---------- Exercise material

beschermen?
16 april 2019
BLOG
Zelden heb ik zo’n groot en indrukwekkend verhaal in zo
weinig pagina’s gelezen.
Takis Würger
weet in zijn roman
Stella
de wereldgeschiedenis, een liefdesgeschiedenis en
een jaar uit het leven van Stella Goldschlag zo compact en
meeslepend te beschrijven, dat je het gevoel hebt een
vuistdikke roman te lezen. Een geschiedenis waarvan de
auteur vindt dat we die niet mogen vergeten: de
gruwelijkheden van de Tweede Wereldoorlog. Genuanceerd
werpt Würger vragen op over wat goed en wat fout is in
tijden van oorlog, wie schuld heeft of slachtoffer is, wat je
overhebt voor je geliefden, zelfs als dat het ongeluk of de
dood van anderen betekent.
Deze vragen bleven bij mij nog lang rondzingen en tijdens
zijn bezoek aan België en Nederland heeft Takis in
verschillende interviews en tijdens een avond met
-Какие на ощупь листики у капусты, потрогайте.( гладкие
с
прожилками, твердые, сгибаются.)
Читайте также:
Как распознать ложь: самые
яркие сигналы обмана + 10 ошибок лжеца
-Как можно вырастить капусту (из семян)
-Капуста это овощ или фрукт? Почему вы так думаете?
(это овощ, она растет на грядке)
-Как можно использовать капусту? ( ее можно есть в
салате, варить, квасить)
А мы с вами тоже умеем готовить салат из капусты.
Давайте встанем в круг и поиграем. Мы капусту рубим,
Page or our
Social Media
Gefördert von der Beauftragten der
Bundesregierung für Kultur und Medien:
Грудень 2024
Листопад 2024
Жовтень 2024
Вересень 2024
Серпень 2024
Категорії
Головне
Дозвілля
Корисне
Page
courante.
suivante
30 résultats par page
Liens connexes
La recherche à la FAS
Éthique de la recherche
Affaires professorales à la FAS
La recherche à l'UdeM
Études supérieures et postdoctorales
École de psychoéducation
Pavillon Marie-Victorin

--------------------
---------- Exercise material

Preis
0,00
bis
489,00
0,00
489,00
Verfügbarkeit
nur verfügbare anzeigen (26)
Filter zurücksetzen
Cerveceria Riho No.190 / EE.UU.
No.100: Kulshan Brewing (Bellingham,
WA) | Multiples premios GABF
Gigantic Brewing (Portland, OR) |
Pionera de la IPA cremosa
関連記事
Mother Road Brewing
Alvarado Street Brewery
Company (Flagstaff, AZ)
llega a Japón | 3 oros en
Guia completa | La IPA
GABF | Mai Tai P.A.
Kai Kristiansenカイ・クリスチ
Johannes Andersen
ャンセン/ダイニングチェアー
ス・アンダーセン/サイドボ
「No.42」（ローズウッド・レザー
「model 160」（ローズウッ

--------------------
---------- Exercise material

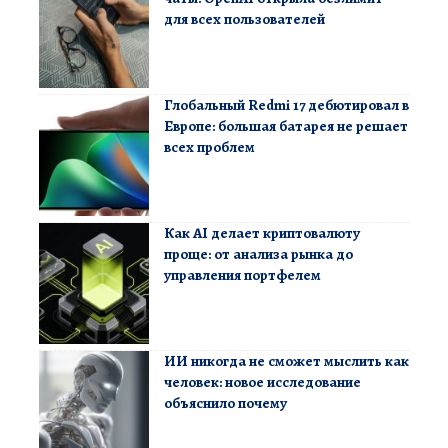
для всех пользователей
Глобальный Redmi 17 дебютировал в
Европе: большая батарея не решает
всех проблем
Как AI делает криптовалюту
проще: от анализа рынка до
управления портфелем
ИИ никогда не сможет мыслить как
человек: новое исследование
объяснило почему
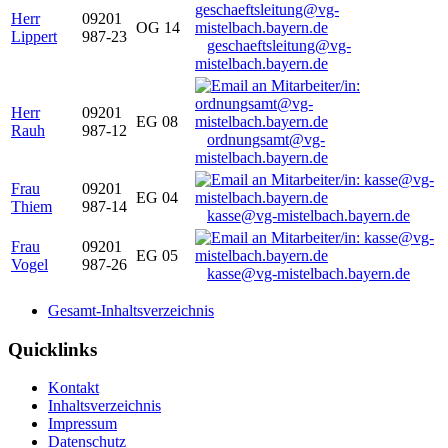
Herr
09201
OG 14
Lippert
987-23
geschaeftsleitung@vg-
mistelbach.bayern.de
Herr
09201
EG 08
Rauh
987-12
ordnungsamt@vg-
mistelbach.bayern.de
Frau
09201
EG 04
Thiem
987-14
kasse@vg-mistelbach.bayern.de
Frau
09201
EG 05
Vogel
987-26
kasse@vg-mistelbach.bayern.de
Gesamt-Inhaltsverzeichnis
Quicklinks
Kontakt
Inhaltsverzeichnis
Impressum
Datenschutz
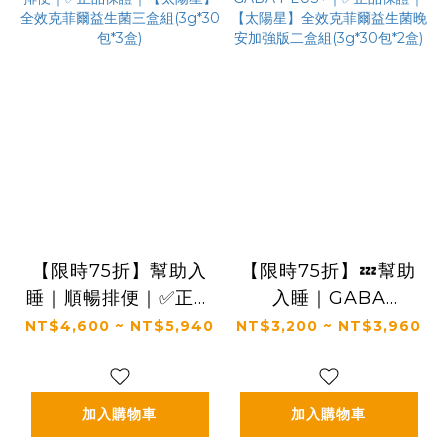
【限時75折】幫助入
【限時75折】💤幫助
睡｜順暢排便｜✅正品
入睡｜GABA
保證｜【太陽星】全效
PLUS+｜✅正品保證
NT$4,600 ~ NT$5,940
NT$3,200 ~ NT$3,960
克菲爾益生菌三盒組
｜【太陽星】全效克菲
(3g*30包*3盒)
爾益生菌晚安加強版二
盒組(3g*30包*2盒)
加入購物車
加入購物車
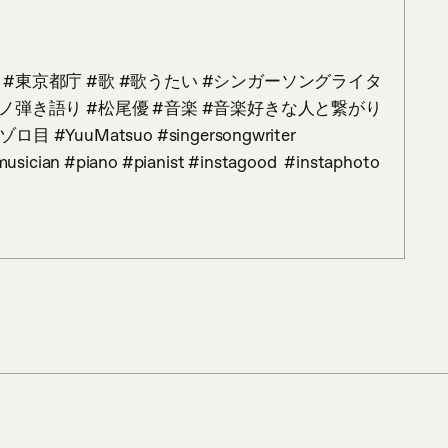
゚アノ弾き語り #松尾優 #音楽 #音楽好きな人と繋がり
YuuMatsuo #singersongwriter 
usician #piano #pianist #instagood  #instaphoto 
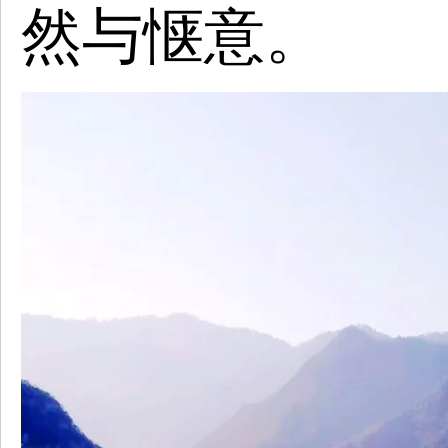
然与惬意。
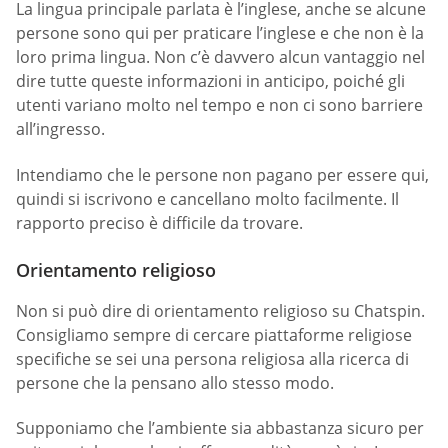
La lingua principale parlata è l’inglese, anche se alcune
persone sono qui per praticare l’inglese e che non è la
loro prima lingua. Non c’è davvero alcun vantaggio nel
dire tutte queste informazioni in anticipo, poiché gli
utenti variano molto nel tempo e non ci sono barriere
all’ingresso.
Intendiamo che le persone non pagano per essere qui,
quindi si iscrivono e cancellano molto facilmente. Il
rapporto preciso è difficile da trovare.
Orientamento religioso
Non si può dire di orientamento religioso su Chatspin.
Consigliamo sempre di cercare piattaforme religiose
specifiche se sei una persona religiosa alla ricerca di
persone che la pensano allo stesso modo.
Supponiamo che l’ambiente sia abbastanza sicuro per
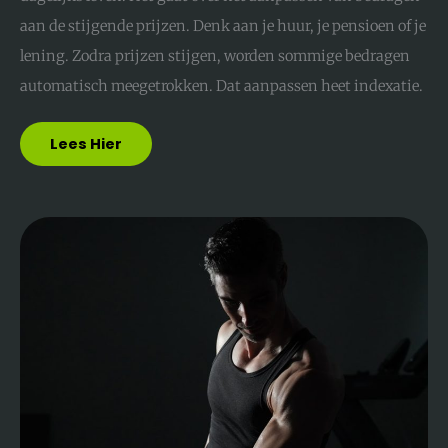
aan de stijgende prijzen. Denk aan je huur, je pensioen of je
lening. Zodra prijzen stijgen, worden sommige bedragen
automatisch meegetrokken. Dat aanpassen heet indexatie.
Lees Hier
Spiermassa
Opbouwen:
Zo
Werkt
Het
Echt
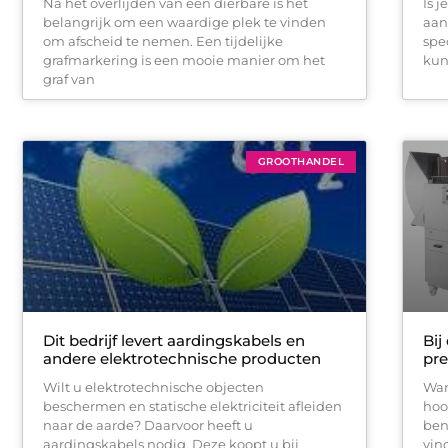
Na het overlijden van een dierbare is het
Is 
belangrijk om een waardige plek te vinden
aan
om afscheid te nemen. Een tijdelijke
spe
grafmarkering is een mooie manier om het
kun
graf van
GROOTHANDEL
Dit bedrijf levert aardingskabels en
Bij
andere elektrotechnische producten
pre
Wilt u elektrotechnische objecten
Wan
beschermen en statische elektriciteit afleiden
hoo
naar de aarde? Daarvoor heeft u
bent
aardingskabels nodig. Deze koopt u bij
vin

--------------------

Assigned task: Among the lines above, show every one that contains the string "всех".

Response to this task:
для всех пользователей
всех проблем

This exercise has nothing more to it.